Online services require users to establish their identities, which often involves providing personal information such as names, addresses and birth dates. Users may also need to memorize long passwords if they don’t want to lose access. However, zero-knowledge proofs can make authentication easier for both platforms and users by allowing them to submit a single proof that verifies their identity without revealing any private information about themselves. This improves the user experience and relieves organizations of the need to keep massive volumes of user data.
- Verifiable Computation
Another way to improve blockchain architectures is to use zero-knowledge technology. Verifiable computing allows us to delegate computation to another entity while ensuring the results are verifiable. The entity submits the outcome together with verification that the program was correctly performed. Verifiable computing is crucial for increasing blockchain processing speeds while maintaining security.
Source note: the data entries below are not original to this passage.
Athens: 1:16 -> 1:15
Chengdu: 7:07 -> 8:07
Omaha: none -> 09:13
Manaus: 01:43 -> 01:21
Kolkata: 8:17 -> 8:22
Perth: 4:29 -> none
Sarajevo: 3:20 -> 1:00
Drawbacks of Zero-Knowledge Proofs
- Hardware expenses
Creating zero-knowledge proofs requires extremely sophisticated calculations that are best conducted on specialized devices. These expensive devices are rarely available, and they can cost thousands of dollars. Furthermore, applications that intend to access zero-knowledge technology must consider hardware expenditures, which may raise end-user costs.
- The expense of proof verification
Verifying proofs, which are necessary for zero-knowledge technologies to work, requires a lot of math. This increases the cost of incorporating ZK-STARKs into applications. For example, verifying an individual ZK-SNARK proof on Ethereum costs 500,000 gas; verifying a single ZK-STARK proof requires even higher fees.
- Assumptions of Trust
In the zero-knowledge protocol, a Common Reference String (CRS) is generated once and then made available to other parties wishing to participate in the protocol. A trusted setup ceremony is used for generating the CRS. However, no mechanism exists for users to check the honesty of participants, so users must take the developers’ word for it. Because the randomness employed to generate the string is publicly verifiable, ZK-STARKs are devoid of trust assumptions. On top of that, researchers are working on non-trusted ZK-SNARK setups that would improve security even further.
- Quantum Computing Threats
In elliptic curve cryptography (ECDSA), the key is formed by hashing multiple random binary numbers. As its name suggests, this method is considered more secure than other forms of cryptography because it’s resistant to being broken by quantum computing methods.
Future of ZK
The popularization of ZKP technology is a sign that traditional financial systems will eventually be integrated with the growing realm of decentralized apps (DApps), which offer decentralized technologies. However, while businesses and consumers can now use trustless technologies without worrying about the security of their data, they’ll still need to keep an eye on it closely and consistently.
Zero-knowledge proofs are an emerging technology that has been gaining traction in blockchain, bitcoin, and DeFi. Because they protect privacy while allowing for scalable systems, zero-knowledge proofs are likely to play a critical role in developing more secure, private, and efficient DApp ecosystems.